339 US 255 Order of Ry Conductors of America v. Southern Ry Co

339 U.S. 255

70 S.Ct. 585

94 L.Ed. 811

ORDER OF RY. CONDUCTORS OF AMERICA
v.
SOUTHERN RY. CO.

No. 438.

Argued Feb. 8—9, 1950.

Decided April 10, 1950.

Mr. V. C. Shuttleworth, Cedar Rapids, Iowa, for petitioner.

Mr. W. Scott Mcagill, Washington, D.C., for respondent.

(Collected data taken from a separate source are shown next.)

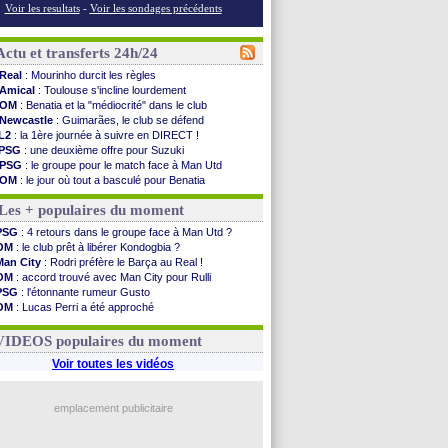
Voir les resultats
-
Voir les sondages précédents
Actu et transferts 24h/24
Real
: Mourinho durcit les règles
Amical
: Toulouse s'incline lourdement
OM
: Benatia et la "médiocrité" dans le club
Newcastle
: Guimarães, le club se défend
L2
: la 1ère journée à suivre en DIRECT !
PSG
: une deuxième offre pour Suzuki
PSG
: le groupe pour le match face à Man Utd
OM
: le jour où tout a basculé pour Benatia
Heracles
: Reine-Adélaïde, le sort s'acharne...
Les + populaires du moment
Monaco
: Mawissa a gravement blessé Uche
OM
: accord avec la Real Sociedad pour Aguerd
PSG
: 4 retours dans le groupe face à Man Utd ?
Barça
: Araujo va partir en prêt à Liverpool
OM
: le club prêt à libérer Kondogbia ?
OM
: Côme pousse pour Gouiri
Man City
: Rodri préfère le Barça au Real !
Man Utd
: le groupe pour défier le PSG
OM
: accord trouvé avec Man City pour Rulli
L3
: Caen premier leader
PSG
: l'étonnante rumeur Gusto
OM
: Højbjerg, son agent maintient le suspense
OM
: Lucas Perri a été approché
OM
: Gouiri évoque son avenir
OM
: une offre pour Bulka
Leipzig
: le transfert d'Asllani tombe à l'eau
Ouganda
: Owori battu à mort à Kampala
VIDEOS populaires du moment
L3
: 1ère utilisation du Football Video Support
OM
: Benatia envoie une pique à Longoria
Voir toutes les vidéos
illarreal
: Al-Ahli veut Pape Gueye
Lyon
: la dernière saison de Fonseca ?
OM
: un nouveau prétendant pour Højbjerg
emplacement publicitaire
Brest
: un gardien norvégien en approche ?
Voir les brèves précédentes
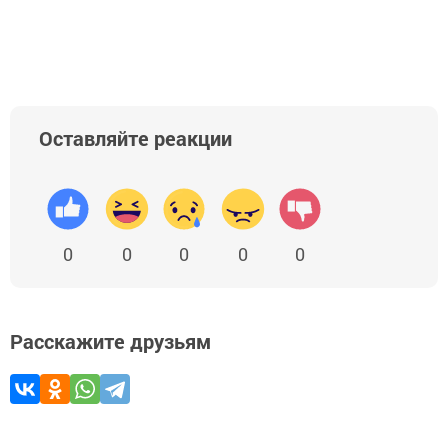
Оставляйте реакции
0
0
0
0
0
Расскажите друзьям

Mr. Justice BLACK delivered the opinion of the Court.

1

This case raises the same statutory question as Slocum v. Delaware, L. & W.R. Co., 339 U.S. 239, 70 S.Ct. 577. The petitioner, Order of Railway Conductors, is the only accredited bargaining representative of conductors employed by the respondent Southern Railway. A dispute arose between certain conductors and the railroad concerning the railroad's obligation under the collective-bargaining agreement to give conductors extra pay for certain services. The claims of the conductors were referred to the union, which sought by negotiation to persuade the railroad to pay. The railroad refused, and thereafter prayed a South Carolina state court for a declaratory judgment interpreting the agreement as not requiring the claimed payments. The trial court first refused to exercise jurisdiction. Citing Order of Conductors v. Pitney, 326 U.S. 561, 66 S.Ct. 322, 90 L.Ed. 318, it held that state courts, like federal courts, should leave settlement of such disputes to the National Railroad Adjustment Board. The state Supreme Court reversed, holding that the state court did have power to interpret the bargaining agreement and adjudicate the dispute. 210 S.C. 121, 41 S.E.2d 774. After a lengthy trial the lower court held that the collective agreement did not require the compensation sought by the conductors and entered the declaratory judgment requested. The Supreme Court affirmed. 215 S.C. 280, 54 S.E.2d 816.

2

For reasons set out in the Slocum case, 339 U.S. 239, 70 S.Ct. 577, we hold that the South Carolina state court was without power to interpret the terms of this agreement and adjudicate the dispute. We discuss this case separately because it sharply points up the conflicts that could arise from state court intervention in railroad-union disputes. After the railroad had sued in the state court, the union filed a petition for hearing and award before the Adjustment Board. The state court nevertheless proceeded to adjudicate the dispute. Sustaining the state court's action would invite races of diligence whenever a carrier or union preferred one forum to the other. And if a carrier or a union could choose a court instead of the Board, the other party would be deprived of the privilege conferred by § 3, First (i) of the Railway Labor Act, 48 Stat. 1191, 45 U.S.C. § 153, First (i), 45 U.S.C.A. § 153, First (i), which provides that after negotiations have failed 'either party' may refer the dispute to the appropriate division of the Adjustment Board.

3

The judgment of the South Carolina Supreme Court is reversed, and the cause is remanded for proceedings not inconsistent with this opinion.

4

It is so ordered.

5

Mr. Justice REED is of the view that the decision below should be affirmed for the reasons set out in his dissent in Slocum v. Delaware, L. & W.R. Co., 339 U.S. 239, 70 S.Ct. 577.

6

Mr. Justice DOUGLAS took no part in the consideration or decision of this case.